德嫔守在一旁,看着儿子变成这样,也是心疼得不行,整个人都快哭成泪人儿了、
玄烈见她不施粉黛,披头散发,一脸凄楚可怜的样子,柔声安慰道:“德嫔,咱们的儿子会好起来的,会好起来的。”
德嫔凄凄楚楚道:“皇上,到底是何人如此狠毒,为什么要这样害臣妾的四皇子,他还只是个孩子啊!”
这一次,德嫔是真的伤心和害怕了。
四皇子不但是她的儿子,更是她母凭子贵当太后的希望了,要是他出了事,自己还怎么母凭子贵?还怎么利用太后的权势报复那些欺负她、羞辱她的贱人?

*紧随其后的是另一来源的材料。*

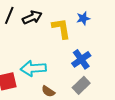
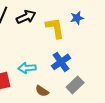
blue cross: (81, 59) -> (61, 62), moved
cyan arrow: (33, 68) -> (27, 68), size x0.7

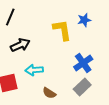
black arrow: (26, 17) -> (20, 45), moved
blue cross: (61, 62) -> (83, 63), moved

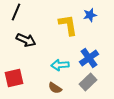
black arrow: (20, 45) -> (26, 40), turned 48
cyan arrow: (34, 70) -> (60, 65), moved

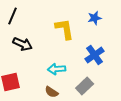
blue star: (90, 15) -> (95, 18), moved
blue cross: (89, 58) -> (95, 55), moved

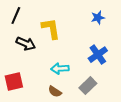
yellow L-shape: (65, 29) -> (51, 29), moved

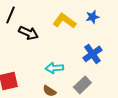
yellow L-shape: (51, 29) -> (64, 21), moved, turned -45
black arrow: (26, 44) -> (28, 33), moved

她也想不通,四皇子一直生活在眼皮子底下,究竟谁有这个本事,能够神不知鬼不觉地将寒心散下到四皇子身上?这手段也太可怕了。
德嫔越是想着,越觉得头皮发麻。
同时,更大疑问出现在脑海,此人既然有这个能力对四皇子下寒心散,为什么不直接来一剂猛的一了百了,反而把药量调得那么轻呢?她这么做的目的又是什么呢?
玄烈满心满脸的愤恨与悲痛:“你放心,朕一定会追查到底的,谁要是敢害朕的孩子,朕一定会让她后悔来到这个世上。”

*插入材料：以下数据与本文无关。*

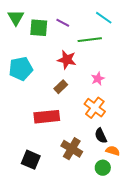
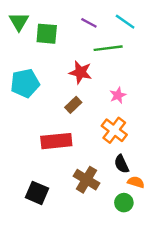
purple line: (63, 23) -> (89, 23), moved

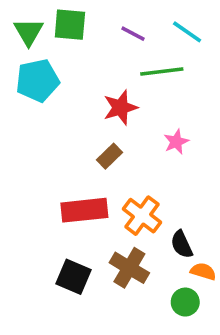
green square: (47, 34) -> (70, 25), moved
red star: (80, 72) -> (120, 108), turned -30
cyan pentagon: (25, 83) -> (38, 80), moved
orange cross: (114, 130) -> (142, 216), moved
black square: (37, 193) -> (74, 277), moved

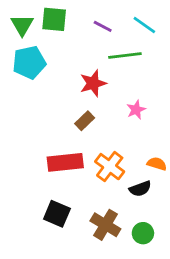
black semicircle: (182, 244) -> (140, 189), turned -85
brown cross: (129, 268) -> (105, 225), moved
orange semicircle: (203, 271) -> (157, 164), moved

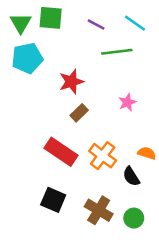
red star: (93, 83) -> (71, 82), moved
red rectangle: (65, 162) -> (61, 152), turned 40
black semicircle: (140, 189) -> (131, 176), turned 78

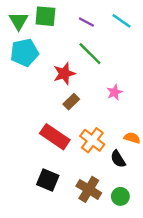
green line: (117, 52) -> (90, 54), moved, turned 52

永和宫西配殿正为四皇子之事闹腾的,凌霜这边却饶有闲情逸致地赏花。
此时,坤宁宫正殿前院正摆放着十几盆牡丹,皆是姚黄、魏紫、二乔、赵粉、金星雪浪、青龙卧墨池那样的名品,一朵朵娇花迎着朝阳如火如荼地盛放着,煞是喜人。
凌霜素手拂过一朵雪白如玉、却不失玉堂富贵之气的金星雪浪,笑吟吟道:“庭前芍药妖无格,池上芙蕖净少情,唯有牡丹真国色,花开时节动京城,这牡丹不愧是花中之王,果然好看!”

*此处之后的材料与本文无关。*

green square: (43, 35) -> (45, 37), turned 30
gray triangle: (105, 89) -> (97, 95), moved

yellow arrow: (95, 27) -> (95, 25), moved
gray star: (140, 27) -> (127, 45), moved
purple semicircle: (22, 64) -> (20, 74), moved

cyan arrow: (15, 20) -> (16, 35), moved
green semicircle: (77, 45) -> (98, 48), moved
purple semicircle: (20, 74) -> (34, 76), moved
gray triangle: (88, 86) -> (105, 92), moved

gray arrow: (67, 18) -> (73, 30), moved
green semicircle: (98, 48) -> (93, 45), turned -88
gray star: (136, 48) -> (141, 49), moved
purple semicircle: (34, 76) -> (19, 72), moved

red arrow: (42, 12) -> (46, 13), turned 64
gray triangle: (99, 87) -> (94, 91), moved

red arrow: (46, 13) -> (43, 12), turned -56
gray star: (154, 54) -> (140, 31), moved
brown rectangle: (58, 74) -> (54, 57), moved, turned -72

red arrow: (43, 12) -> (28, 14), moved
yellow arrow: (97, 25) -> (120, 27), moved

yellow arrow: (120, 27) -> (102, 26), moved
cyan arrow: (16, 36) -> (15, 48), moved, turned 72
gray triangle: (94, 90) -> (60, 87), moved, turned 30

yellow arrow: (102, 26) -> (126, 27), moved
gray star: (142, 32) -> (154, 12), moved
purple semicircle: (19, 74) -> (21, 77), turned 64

银铃笑着道:“牡丹乃是花中之王,除了两宫,也就皇后娘娘宫里能够摆牡丹。”
凌霜目光定定看着眼前开得正盛的姚黄魏紫:“牡丹乃是花中之王,牡丹中又以姚黄为王、魏紫为后,此二者并列花中至尊,象征着皇家的帝后,姚黄魏紫摆在一起,固然是流光溢彩,相得益彰,可到底配不配,恐怕只有它们心里清楚。”